Le droit à l'information est universel — y compris pour les personnes sourdes et malentendantes. C'est là qu'entre en scène Fidy Manantsoa, dont le métier est de traduire en simultané le journal télévisé en langue des signes malgache. Un visage bien connu des téléspectateurs de la TVM, même si peu savent vraiment ce que ce médaillon en bas de l'écran raconte.

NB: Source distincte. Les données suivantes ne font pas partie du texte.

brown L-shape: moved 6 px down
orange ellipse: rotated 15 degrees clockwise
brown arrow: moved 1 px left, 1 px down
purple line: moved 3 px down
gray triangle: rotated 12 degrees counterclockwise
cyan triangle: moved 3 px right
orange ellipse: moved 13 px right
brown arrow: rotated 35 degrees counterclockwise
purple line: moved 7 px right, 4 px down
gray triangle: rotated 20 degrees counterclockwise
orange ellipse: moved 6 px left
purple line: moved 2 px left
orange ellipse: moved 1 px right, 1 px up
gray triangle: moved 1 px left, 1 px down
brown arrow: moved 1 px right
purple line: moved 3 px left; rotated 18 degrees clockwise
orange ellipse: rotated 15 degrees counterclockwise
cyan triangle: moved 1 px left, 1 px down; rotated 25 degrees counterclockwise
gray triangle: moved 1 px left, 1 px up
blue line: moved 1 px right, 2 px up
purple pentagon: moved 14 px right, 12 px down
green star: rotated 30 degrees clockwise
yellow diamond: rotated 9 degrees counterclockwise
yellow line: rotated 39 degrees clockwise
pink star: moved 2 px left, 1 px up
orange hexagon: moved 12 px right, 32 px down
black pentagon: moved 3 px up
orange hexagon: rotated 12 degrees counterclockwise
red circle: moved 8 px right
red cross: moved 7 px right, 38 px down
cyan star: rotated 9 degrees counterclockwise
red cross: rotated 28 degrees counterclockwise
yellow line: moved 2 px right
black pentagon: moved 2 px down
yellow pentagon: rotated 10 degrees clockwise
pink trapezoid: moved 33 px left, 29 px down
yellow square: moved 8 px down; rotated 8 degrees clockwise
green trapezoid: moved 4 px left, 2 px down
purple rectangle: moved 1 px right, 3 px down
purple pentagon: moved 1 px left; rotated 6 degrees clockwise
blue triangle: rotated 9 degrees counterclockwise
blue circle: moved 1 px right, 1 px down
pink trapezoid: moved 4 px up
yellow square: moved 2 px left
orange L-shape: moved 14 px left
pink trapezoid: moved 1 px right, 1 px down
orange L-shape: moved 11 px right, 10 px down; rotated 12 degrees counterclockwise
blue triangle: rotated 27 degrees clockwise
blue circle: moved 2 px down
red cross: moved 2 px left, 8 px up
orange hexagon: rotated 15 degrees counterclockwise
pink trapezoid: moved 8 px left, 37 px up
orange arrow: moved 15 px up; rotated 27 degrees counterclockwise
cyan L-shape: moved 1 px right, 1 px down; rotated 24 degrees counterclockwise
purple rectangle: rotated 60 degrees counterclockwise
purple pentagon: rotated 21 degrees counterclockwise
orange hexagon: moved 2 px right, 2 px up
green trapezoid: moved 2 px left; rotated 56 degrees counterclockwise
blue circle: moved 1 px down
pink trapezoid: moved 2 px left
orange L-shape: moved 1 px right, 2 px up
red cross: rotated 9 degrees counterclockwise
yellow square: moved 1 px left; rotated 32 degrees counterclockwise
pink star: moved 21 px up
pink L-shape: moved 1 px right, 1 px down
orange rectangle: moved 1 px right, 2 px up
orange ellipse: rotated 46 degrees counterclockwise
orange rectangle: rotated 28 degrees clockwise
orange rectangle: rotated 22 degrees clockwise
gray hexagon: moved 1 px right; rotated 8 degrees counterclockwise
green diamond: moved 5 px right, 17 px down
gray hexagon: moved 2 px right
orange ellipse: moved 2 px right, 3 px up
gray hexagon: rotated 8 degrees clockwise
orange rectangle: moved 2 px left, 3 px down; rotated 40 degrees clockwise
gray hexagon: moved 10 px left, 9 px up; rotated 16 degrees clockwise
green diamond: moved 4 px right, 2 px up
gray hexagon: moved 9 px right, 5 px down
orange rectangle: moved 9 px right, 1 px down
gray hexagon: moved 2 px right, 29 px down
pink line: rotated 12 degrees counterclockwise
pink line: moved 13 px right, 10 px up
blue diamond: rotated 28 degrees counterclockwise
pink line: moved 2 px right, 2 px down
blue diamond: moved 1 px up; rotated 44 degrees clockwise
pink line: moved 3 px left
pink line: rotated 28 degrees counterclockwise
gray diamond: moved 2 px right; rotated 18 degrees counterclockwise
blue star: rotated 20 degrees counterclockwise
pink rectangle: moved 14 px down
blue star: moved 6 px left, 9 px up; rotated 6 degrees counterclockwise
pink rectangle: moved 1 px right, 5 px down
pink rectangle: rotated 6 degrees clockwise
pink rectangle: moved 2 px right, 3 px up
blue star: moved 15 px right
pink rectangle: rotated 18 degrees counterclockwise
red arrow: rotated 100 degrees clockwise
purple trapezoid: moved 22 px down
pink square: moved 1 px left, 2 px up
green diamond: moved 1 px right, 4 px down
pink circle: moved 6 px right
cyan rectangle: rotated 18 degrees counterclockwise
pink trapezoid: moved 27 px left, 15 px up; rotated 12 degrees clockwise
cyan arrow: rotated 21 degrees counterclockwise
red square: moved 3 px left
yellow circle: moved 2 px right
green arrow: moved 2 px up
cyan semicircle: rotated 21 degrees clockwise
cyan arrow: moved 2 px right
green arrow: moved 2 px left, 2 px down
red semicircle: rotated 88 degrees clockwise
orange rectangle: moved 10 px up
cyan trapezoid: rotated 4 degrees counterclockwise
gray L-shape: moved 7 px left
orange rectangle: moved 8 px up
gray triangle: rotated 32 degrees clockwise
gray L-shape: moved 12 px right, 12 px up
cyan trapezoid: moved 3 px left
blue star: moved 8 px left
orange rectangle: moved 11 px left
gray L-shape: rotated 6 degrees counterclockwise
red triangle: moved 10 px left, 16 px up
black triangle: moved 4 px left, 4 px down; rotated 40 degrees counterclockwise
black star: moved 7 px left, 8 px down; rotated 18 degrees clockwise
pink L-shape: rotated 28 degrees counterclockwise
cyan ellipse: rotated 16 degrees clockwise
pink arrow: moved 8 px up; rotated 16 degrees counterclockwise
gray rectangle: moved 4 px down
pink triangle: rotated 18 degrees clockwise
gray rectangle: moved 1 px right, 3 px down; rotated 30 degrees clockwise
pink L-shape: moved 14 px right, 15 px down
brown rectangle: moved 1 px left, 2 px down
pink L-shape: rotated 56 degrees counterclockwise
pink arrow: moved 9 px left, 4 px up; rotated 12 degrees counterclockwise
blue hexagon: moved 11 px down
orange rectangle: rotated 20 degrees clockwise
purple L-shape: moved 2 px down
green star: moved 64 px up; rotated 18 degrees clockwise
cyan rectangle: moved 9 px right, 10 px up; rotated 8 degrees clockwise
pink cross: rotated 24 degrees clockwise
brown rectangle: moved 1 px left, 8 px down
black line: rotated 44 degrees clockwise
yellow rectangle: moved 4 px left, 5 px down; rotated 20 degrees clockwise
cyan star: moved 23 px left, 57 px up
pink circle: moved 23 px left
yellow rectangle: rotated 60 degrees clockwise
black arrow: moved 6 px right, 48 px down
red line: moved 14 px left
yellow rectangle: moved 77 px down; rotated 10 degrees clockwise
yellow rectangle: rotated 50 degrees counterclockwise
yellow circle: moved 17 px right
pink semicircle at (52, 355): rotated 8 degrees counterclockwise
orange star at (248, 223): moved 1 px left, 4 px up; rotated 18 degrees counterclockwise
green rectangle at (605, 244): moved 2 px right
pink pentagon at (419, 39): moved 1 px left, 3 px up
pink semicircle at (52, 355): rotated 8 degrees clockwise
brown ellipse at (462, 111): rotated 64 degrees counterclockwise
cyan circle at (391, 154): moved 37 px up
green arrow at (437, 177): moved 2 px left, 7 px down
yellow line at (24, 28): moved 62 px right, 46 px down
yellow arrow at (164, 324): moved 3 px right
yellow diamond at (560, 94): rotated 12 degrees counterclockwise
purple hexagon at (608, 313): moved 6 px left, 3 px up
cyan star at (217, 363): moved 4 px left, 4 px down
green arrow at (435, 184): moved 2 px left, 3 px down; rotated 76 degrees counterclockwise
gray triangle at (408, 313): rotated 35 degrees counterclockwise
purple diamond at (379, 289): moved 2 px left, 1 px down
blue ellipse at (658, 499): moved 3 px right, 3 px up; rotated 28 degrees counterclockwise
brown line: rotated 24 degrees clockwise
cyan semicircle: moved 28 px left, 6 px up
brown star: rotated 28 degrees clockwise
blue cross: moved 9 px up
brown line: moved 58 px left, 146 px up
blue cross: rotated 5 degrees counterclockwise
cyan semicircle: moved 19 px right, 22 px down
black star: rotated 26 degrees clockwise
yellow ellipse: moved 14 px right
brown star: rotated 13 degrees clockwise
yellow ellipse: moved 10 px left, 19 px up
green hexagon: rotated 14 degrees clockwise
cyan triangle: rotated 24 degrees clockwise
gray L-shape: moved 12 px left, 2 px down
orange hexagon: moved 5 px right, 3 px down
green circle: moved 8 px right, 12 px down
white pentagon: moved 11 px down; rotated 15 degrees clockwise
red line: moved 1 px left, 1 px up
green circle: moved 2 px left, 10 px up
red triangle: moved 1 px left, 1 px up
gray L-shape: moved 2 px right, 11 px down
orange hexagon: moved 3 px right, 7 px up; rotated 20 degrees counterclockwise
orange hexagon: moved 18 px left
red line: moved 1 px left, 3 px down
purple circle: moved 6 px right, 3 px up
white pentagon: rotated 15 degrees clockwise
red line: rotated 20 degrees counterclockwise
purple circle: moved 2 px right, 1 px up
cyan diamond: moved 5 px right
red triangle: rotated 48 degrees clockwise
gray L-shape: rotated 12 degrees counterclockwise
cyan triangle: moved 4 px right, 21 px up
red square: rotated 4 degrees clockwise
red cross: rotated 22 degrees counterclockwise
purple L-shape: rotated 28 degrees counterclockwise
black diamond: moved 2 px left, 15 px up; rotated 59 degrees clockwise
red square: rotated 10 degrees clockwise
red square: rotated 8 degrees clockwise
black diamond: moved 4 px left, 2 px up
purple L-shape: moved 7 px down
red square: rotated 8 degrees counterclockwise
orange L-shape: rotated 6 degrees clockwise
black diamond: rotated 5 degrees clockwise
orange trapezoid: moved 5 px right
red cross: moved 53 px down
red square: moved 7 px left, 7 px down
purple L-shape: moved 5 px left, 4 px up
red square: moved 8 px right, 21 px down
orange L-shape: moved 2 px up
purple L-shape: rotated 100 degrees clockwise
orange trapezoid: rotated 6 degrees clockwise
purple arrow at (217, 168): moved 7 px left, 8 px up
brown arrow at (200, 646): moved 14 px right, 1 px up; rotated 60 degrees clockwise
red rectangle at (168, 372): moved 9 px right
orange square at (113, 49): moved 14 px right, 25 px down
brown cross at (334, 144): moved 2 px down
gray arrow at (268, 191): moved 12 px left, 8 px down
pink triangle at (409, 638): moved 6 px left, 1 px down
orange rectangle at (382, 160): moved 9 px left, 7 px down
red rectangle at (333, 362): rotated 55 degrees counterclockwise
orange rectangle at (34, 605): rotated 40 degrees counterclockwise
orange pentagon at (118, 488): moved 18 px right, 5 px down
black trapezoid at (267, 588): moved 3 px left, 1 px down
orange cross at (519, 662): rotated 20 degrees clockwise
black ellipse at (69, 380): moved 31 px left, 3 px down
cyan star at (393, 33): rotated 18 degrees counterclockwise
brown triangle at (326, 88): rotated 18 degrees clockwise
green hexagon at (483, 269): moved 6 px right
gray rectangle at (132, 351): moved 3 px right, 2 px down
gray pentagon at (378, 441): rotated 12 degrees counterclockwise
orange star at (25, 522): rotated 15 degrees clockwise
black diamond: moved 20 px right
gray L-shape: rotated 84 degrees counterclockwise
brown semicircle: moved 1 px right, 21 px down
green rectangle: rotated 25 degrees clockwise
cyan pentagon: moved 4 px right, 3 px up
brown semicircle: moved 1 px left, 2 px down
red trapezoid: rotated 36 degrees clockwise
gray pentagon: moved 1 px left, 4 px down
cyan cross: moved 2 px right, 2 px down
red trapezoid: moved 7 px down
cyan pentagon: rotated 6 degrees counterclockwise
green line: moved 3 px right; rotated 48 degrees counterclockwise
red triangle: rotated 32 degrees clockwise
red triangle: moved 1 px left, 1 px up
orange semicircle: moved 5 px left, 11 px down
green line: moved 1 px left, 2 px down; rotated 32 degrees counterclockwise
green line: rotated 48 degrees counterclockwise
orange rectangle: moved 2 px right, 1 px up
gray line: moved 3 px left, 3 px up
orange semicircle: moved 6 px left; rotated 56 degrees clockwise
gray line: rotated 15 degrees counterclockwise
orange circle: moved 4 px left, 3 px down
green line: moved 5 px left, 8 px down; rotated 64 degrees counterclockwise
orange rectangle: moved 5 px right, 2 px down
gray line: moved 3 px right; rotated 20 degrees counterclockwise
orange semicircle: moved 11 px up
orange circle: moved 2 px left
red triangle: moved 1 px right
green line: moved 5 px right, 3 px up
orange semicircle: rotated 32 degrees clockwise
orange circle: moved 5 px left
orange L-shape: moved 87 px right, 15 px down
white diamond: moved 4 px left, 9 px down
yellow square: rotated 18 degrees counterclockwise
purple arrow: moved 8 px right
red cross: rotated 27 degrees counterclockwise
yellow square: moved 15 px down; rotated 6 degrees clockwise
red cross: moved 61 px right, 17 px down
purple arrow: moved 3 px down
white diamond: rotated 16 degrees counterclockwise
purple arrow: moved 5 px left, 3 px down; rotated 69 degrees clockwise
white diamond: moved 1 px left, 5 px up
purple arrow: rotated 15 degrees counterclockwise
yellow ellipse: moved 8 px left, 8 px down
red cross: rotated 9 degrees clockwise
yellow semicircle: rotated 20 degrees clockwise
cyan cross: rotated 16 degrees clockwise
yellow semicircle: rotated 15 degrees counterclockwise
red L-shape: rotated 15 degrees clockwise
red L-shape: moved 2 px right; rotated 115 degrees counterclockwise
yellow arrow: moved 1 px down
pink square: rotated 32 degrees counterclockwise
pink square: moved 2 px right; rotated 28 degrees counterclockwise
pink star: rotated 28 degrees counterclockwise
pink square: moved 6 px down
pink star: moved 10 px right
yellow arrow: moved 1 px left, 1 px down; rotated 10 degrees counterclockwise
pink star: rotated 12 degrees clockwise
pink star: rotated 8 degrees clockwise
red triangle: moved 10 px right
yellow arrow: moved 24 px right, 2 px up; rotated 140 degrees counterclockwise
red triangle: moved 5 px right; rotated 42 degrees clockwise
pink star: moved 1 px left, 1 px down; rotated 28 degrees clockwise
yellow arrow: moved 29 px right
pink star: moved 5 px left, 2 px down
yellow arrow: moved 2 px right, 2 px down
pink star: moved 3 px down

Ce petit encart en bas à droite du petit écran, dans lequel un homme gesticule pendant que la présentatrice lit l'actualité — ce n'est pas un bug d'affichage. C'est de l'inclusion en acte. Pendant douze ans, de 2009 à 2021, Fidy Manantsoa a occupé cet espace au JT de midi de la TVM, traduisant l'actualité en direct pour les personnes sourdes et malentendantes. Une discipline qu'on appelle l'interprétariat visuo-gestuel — les yeux remplacent les oreilles, les gestes remplacent le son. « La traduction concerne l'écrit, l'interprétariat relève de l'oral — ou plutôt du visuo-gestuel pour notre cas », précise-t-il. Et comme dans toute langue vivante, la langue des signes a ses propres déclinaisons — malgache, française, anglaise — avec même des dialectes régionaux et des accents selon les communautés. Une richesse que le grand public ignore souvent.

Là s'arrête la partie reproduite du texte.